Cooperating institutes:

Fraunhofer ITEM, Fraunhofer IZI, Fraunhofer ISC, Fraunhofer IAP, Fraunhofer IZM

P.R.I.T. Professional In-Vitro Technologies

Fraunhofer IZM supports Fraunhofer ITEM with a theoretical study to improve their professional in-vitro technologies (P.R.I.T.) with the successful packaging systems from Berlin.  The special feature of the P.R.I.T. system is that cell cultures can be directly exposed to aerosols, such as Covid 19 or other anti-viral drugs, in a defined environment and their reaction can be measured. Currently, the researchers are still working on making measurements on all samples at the same time. In the BEAT project, the researchers at Fraunhofer IZM are working on the evaluation of exactly these possibilities for continuous measurement of cell viability via in-situ - i.e. while the cells are still exposed to the aerosol in the P.R.I.T. Box. Various groups from the department System Integration & Interconnection Technologies at the institute are working together on this project.

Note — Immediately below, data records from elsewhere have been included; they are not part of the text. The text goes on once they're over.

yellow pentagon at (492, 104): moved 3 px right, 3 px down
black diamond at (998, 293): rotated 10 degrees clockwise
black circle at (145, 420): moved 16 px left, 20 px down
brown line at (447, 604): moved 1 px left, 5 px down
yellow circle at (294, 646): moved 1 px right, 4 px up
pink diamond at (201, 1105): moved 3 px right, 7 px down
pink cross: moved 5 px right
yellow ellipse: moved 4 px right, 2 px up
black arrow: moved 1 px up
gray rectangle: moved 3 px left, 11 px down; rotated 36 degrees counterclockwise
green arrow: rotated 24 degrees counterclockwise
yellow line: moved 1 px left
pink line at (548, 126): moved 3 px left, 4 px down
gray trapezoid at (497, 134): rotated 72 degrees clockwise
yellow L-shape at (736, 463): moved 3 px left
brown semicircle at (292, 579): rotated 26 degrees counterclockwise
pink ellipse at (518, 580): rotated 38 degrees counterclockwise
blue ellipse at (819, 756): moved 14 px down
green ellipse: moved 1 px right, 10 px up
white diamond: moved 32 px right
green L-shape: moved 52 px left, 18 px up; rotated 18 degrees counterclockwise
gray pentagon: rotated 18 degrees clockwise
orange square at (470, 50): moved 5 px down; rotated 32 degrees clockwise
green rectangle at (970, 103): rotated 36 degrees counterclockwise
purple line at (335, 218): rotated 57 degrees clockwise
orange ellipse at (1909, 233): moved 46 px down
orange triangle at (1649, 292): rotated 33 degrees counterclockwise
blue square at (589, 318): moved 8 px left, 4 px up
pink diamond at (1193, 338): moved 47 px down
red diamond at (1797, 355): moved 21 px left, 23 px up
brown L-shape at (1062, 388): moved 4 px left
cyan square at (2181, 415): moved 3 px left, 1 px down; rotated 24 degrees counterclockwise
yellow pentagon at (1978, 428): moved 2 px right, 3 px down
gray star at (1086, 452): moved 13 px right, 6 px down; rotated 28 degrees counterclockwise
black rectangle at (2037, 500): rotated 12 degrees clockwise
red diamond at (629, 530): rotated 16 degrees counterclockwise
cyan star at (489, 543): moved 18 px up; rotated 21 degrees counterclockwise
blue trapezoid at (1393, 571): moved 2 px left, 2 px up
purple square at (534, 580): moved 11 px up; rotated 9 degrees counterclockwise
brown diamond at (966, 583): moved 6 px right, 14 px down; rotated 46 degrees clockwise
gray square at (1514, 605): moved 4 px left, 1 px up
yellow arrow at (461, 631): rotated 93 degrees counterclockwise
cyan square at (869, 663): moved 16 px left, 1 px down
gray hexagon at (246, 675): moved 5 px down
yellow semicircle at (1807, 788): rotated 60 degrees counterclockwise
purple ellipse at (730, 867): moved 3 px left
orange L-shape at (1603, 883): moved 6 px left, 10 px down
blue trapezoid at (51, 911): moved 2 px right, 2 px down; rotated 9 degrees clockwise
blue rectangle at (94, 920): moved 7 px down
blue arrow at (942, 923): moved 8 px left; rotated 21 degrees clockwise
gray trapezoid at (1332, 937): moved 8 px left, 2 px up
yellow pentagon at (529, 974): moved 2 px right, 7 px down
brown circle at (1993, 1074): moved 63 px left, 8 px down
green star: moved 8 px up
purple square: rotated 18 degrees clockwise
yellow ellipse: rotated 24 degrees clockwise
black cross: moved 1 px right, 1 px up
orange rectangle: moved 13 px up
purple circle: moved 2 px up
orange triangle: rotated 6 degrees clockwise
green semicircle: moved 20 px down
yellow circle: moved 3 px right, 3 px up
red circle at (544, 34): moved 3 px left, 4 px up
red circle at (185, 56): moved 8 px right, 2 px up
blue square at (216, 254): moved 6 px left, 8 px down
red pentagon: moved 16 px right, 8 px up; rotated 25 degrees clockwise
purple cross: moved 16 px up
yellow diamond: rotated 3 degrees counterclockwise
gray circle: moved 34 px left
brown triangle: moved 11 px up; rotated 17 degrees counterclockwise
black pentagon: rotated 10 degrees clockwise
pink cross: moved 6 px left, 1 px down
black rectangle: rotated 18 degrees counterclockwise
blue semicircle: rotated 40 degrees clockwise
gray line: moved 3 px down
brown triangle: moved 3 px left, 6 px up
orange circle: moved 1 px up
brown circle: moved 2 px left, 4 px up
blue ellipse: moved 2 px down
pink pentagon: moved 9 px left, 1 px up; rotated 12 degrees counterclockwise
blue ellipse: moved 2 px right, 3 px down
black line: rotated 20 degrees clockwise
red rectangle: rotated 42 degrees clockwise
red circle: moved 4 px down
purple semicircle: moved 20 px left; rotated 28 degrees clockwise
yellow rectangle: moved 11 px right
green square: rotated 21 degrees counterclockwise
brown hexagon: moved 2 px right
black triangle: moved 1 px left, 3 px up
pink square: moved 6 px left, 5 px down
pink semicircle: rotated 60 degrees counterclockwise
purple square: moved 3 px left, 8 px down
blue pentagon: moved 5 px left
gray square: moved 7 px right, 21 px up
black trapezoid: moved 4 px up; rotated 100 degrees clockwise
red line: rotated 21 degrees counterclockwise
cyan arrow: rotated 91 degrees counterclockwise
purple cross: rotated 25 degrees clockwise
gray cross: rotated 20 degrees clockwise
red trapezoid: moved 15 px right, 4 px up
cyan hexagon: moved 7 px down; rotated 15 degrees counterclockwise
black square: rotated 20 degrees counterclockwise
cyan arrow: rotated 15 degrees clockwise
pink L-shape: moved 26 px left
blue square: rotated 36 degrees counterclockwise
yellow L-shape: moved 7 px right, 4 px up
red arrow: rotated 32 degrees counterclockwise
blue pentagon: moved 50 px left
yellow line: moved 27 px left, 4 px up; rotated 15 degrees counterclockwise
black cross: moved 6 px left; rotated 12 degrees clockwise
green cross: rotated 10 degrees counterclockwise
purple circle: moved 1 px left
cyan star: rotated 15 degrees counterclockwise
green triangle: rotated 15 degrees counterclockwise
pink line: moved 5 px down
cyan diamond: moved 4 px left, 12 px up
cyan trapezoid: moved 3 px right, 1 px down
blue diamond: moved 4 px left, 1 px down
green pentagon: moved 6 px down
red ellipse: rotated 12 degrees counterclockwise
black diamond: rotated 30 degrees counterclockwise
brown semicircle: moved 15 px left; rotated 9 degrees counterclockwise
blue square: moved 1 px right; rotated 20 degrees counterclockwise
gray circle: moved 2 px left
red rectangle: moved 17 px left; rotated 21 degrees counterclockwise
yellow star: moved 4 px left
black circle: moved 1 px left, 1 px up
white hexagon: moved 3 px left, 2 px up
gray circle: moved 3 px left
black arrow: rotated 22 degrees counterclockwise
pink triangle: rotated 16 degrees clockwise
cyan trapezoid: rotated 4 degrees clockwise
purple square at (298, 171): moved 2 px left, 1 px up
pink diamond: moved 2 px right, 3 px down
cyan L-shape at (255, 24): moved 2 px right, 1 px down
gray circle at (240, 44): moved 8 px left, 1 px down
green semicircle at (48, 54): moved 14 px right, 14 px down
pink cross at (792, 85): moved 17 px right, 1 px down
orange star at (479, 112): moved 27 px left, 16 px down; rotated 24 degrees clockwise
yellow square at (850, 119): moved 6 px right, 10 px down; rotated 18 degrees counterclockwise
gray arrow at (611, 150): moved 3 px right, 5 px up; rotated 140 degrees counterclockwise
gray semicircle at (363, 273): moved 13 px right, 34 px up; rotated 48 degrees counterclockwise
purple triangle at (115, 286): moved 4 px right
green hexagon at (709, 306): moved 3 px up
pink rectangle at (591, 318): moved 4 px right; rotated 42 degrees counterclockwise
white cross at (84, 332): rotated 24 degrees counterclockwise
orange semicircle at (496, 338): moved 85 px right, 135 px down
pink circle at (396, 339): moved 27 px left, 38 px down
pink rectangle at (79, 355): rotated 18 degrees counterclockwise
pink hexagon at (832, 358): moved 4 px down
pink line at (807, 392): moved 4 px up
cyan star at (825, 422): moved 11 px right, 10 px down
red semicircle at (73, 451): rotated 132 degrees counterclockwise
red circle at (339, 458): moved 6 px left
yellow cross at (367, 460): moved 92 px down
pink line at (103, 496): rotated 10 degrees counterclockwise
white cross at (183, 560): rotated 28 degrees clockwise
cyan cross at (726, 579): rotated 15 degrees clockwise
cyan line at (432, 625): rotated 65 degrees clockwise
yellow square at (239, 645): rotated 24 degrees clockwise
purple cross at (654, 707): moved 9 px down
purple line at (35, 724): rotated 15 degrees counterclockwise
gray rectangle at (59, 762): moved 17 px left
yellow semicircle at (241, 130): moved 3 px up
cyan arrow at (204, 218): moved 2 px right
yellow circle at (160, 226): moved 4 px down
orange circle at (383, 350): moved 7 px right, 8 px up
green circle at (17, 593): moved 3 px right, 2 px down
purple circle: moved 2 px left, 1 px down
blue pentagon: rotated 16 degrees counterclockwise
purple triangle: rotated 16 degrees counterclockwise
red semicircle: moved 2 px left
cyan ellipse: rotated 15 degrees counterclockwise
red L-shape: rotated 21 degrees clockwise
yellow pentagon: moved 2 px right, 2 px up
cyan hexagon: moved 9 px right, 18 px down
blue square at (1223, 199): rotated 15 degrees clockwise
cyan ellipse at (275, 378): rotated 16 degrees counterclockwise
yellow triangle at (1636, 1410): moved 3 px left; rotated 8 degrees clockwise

Their common goal at the end of the project is a clear vision of how they can work together with Fraunhofer ITEM to improve the underlying equipment in order to carry out in vitro research - i.e. research without animal experiments - faster and safer. The experts are looking more closely at the so-called TEER measurement by optimizing the measuring head in order to simplify the methods for evaluating the state of the cells.